• [Input data]

※

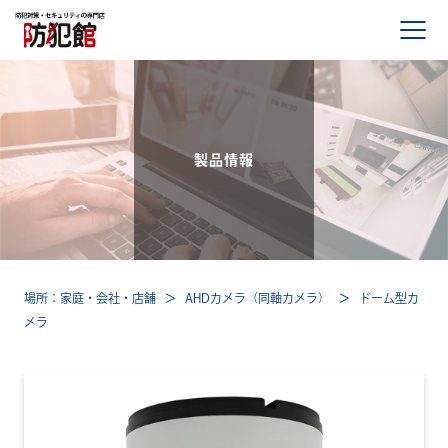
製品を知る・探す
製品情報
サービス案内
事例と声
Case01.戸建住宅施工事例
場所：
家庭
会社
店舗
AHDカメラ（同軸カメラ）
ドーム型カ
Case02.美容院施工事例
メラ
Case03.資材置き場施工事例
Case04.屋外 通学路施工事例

※

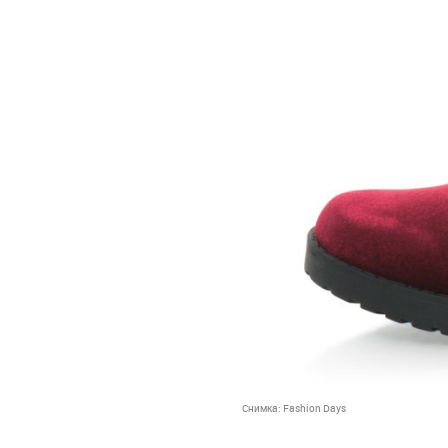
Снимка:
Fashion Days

※

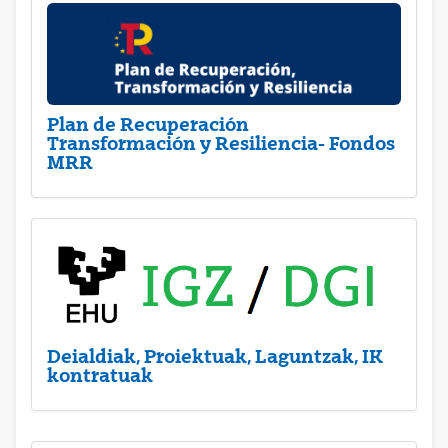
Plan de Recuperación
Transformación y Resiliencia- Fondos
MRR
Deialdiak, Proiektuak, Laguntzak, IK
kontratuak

※

• [Problem description] Give only the lines from the one holding "Case01.戸建住宅施工事例" through the one holding "Case04.屋外 通学路施工事例", each restated exactly as it appears above.

• [Exercise solution]
Case01.戸建住宅施工事例
場所：
家庭
会社
店舗
AHDカメラ（同軸カメラ）
ドーム型カ
Case02.美容院施工事例
メラ
Case03.資材置き場施工事例
Case04.屋外 通学路施工事例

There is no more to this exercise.